Key message: Impressive EBITDA expansion continues with the new RK3 plant due to boost margins even further.

  • PPC released FY26 results. HEPS increased by 25% to 50c on a 3.9% and 67% increase in revenue and EBITDA respectively. Adjusted for unrealised foreign exchange losses on the hedge for the new RK3 plant pro forma HEPS increased 45% to 58c.
  • Key takeaways from the result: PPC has continued its impressive margin improvements in a cement market that is still largely stagnant. The improvement in returns and operational efficiency has been remarkable over the past two years, and management believe that there are still more gains to be had. Key features of the improvement have been getting the right people into key positions and reducing logistics costs.
  • The impact of the new R3.1bn RK3 kiln in the W Cape will be significant due to the approx. 30% savings in fixed and variable costs. The project is on track to be commissioned in December 2026 with first clinker produced in 1Q CY27. The new RK3 plant could boost SA & Botswana EBITDA margins by at least 5%, in our opinion. The plant will be able to increase the geographic footprint into the E and N Cape.
  • Zimbabwe continues to perform well with the market growing and an attractive projects pipeline. Clinker production increased by 4% through internal opportunities and further upside is expected. Management have started to look at a new kiln in Zimbabwe to replace the old Colleen Bawn operation – this may be positioned in the north of the country where PPC has mining rights. Cash conversion has improved significantly with US$36m paid out in FY26.

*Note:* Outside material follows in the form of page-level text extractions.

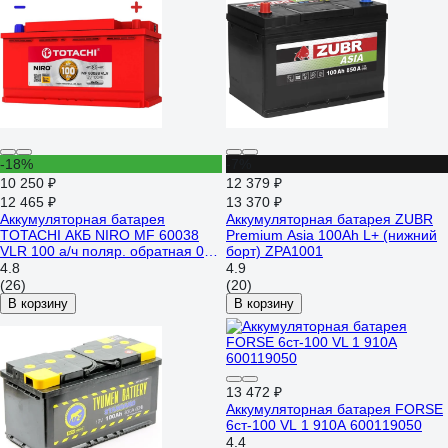
-18%
-7%
10 250 ₽
12 379 ₽
12 465 ₽
13 370 ₽
Аккумуляторная батарея
Аккумуляторная батарея ZUBR
TOTACHI АКБ NIRO MF 60038
Premium Asia 100Ah L+ (нижний
VLR 100 а/ч поляр. обратная 0
борт) ZPA1001
(JIS L) 90200
4.8
4.9
(26)
(20)
В корзину
В корзину
13 472 ₽
Аккумуляторная батарея FORSE
6ст-100 VL 1 910A 600119050
4.4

  • While 1H FY27 may be flattish due to planned shutdowns, we expect PPC to see a step change in earnings in FY28 when the RK3 kiln is full operation. Group margins are expected to be boosted by at least 2-3% in FY28 and FY29. Dividend payments should continue to be supported by dividends from Zimbabwe and local earnings post the RK3 capex completion.
  • We roll our valuation to FY28 and increase our FY27 and FY28 HEPS forecasts by 8% and 3% respectively. We increase our Target Price to R8.20 (from R7.10). PPC is well positioned to benefit from any increase in cement demand with ample spare capacity available at little extra cost.